* Exercise brief:
Please transcribe exactly the lines from the first line of the records below through the line containing "DOC MARTENS", including both, and omit all pictures.

* Source material:
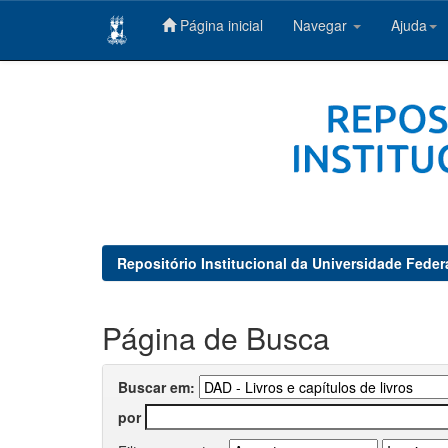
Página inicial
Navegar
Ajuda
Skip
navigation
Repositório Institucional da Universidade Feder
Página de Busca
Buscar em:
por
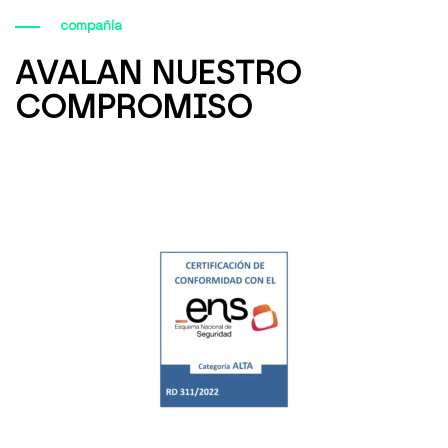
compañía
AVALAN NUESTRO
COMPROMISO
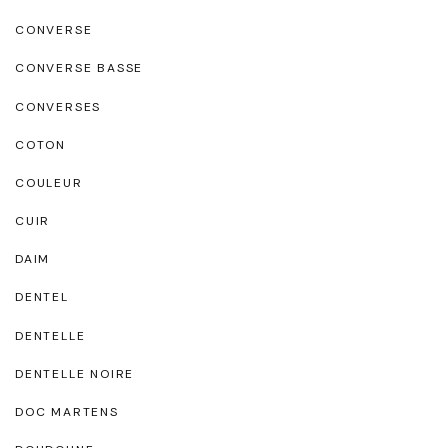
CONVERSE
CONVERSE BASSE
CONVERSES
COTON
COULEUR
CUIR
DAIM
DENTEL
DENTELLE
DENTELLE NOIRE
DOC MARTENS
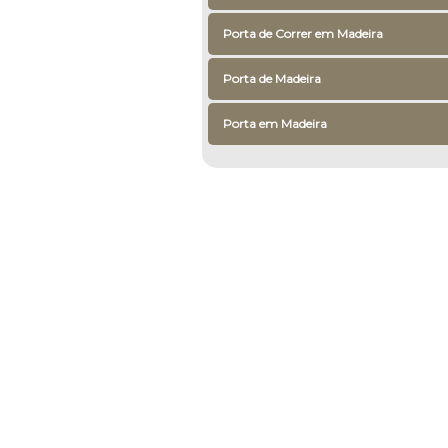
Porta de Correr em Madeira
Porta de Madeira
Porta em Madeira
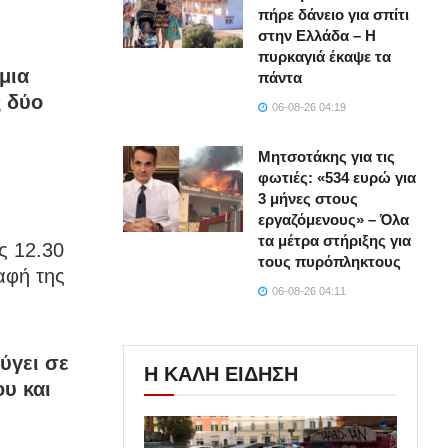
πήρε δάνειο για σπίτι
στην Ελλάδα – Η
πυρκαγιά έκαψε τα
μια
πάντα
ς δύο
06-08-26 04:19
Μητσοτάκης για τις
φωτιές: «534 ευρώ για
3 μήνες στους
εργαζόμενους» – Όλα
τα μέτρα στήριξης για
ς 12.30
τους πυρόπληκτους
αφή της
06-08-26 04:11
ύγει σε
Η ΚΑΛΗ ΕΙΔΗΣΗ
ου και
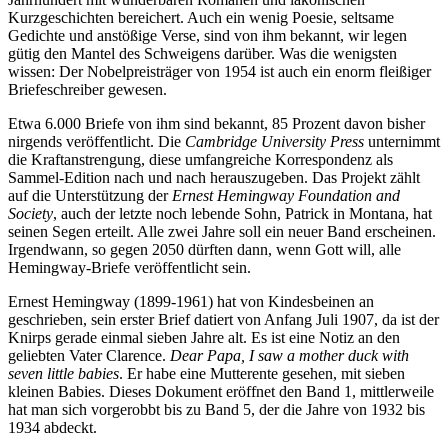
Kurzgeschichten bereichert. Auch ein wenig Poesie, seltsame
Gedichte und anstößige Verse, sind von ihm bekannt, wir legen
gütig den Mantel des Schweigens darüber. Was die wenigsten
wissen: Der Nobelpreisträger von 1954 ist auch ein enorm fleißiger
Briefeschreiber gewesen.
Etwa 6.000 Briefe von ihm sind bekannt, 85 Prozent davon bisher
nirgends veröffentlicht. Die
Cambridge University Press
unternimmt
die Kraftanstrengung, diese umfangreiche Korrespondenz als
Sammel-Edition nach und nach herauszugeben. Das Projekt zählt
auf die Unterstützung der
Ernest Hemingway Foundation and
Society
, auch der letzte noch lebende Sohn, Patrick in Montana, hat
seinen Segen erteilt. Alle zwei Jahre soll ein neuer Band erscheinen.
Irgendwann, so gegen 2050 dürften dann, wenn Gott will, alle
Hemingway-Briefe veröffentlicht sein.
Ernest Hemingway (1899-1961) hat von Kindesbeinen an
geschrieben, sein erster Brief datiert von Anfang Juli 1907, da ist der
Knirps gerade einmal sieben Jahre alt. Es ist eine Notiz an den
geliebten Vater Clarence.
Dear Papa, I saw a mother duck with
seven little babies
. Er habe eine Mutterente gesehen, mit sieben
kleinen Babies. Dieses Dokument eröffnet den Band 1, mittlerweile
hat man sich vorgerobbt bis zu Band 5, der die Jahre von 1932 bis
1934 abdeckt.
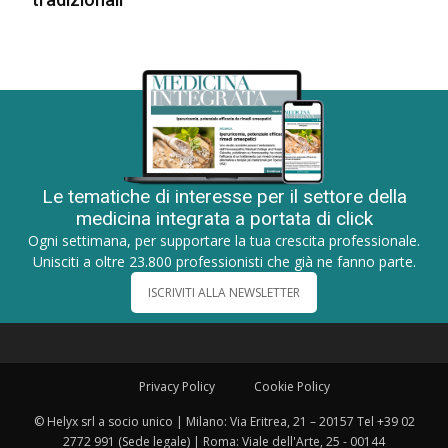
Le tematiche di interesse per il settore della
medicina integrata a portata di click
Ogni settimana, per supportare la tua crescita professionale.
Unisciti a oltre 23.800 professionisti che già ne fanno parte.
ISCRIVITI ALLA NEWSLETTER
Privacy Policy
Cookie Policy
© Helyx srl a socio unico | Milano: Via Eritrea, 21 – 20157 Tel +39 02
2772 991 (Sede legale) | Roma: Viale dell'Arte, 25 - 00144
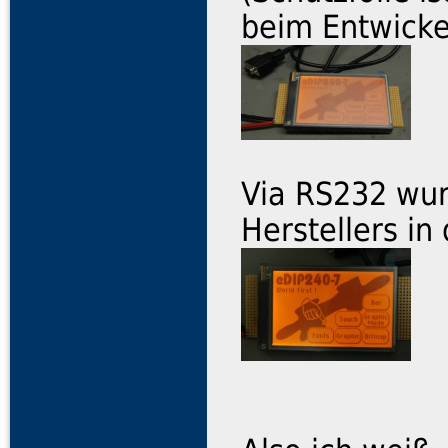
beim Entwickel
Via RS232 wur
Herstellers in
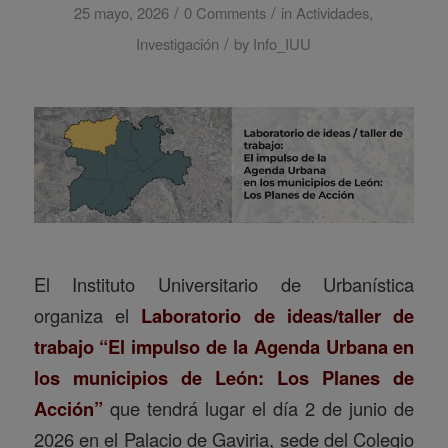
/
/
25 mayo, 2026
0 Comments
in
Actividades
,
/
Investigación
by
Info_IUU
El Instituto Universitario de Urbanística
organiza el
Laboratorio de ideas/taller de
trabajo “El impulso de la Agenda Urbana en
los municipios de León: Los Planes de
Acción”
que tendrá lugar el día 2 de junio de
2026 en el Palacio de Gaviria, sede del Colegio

* Your response:
Página inicial
Navegar
Ajuda
Skip
navigation
Repositório Institucional da Universidade Feder
Página de Busca
Buscar em:
por
compañía
AVALAN NUESTRO
COMPROMISO
CONVERSE
CONVERSE BASSE
CONVERSES
COTON
COULEUR
CUIR
DAIM
DENTEL
DENTELLE
DENTELLE NOIRE
DOC MARTENS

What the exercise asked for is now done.